RECONSTRUÇÃO >> Carla Dias >>

Lembrei-me da canção, do poema, da festa na qual não estive presente. E também dos feriados prolongados, em que passei ruminando quais seriam as decisões, reflexões e anseios dos personagens aos quais eu dera a luz. Meus filhos impacientes, envolvidos em tramas inventadas que misturei com algumas das minhas próprias experiências.
O escritor que rouba a história da moça; que se apaixona por ela de um jeito que para ele é novo, por isso foge, até perceber que correu em círculos, e cai de vez no abraço dela que para ele foi único. A moça que sente não caber no mundo, apodera-se de uma câmera que é para fisgar a verdade na encenação do outro. Que tem medo do que sente pelo escritor e foge dele... Até perceber que andou em círculos, e se depara com um olhar que põe seu mundo do avesso.

A moça que se trancou no apartamento durante três dias e abusou da reflexão, da profundidade de sentimentos.
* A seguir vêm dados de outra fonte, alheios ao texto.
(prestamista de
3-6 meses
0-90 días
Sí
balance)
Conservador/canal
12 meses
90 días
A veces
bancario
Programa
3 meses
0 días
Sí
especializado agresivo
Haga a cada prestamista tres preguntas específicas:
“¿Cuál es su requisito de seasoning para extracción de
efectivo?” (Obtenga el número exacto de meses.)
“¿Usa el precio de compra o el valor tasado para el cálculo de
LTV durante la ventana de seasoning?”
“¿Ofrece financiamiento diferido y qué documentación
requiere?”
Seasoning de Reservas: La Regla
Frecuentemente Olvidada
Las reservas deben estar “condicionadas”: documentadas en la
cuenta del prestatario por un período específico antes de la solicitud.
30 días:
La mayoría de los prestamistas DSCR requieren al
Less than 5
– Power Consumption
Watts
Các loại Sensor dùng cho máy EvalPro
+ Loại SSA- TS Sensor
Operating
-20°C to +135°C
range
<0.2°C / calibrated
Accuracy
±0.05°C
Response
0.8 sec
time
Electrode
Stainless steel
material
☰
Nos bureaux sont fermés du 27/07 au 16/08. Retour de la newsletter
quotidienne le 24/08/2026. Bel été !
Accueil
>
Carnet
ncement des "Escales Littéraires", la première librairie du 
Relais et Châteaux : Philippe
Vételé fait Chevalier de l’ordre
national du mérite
Viajou lonjuras emocionais para buscar a si, porque quem se tornou não fazia sentido. Assumiu o amor não só por alguém, mas também pela possibilidade de se reinventar.
O moço que se apaixonou pela cidade, que compreendeu que tanto a beleza quanto suas mazelas tinham significado e faziam parte de um todo. Da janela de seu apartamento, vislumbrou o concreto e plantou flores nele, através de seu olhar. Conheceu a moça irônica quando trabalhava no telemarketing. Ela disse ser acrobata e ele, em anos de conversa por telefone, não chegou mesmo a acreditar nisso, mas pensava nela equilibrando alegrias e tristezas, enquanto voava sob a lona da solidão. Na jornada em busca pela paz de espírito (ela realmente é famosa nos meus escritos), conheceu outra moça que, pelos acontecimentos de uma breve convivência, fez com que ele acreditasse que era uma corajosa militante, o que a levou a denunciar um figurão pelos seus crimes. O figurão virou governador e ela sumiu do mapa. A paz de espírito do moço não chegava... Mas veio rasgando o tempo a saudade dele pela moça com quem pouco conviveu, mas tanto o marcou. Enquanto isso, a acrobata vivenciava a solidão do moço.

Melhor parar por aqui, antes que coloque a todos numa mesma trama, e reconstrua aquilo que, do jeito que está, já é.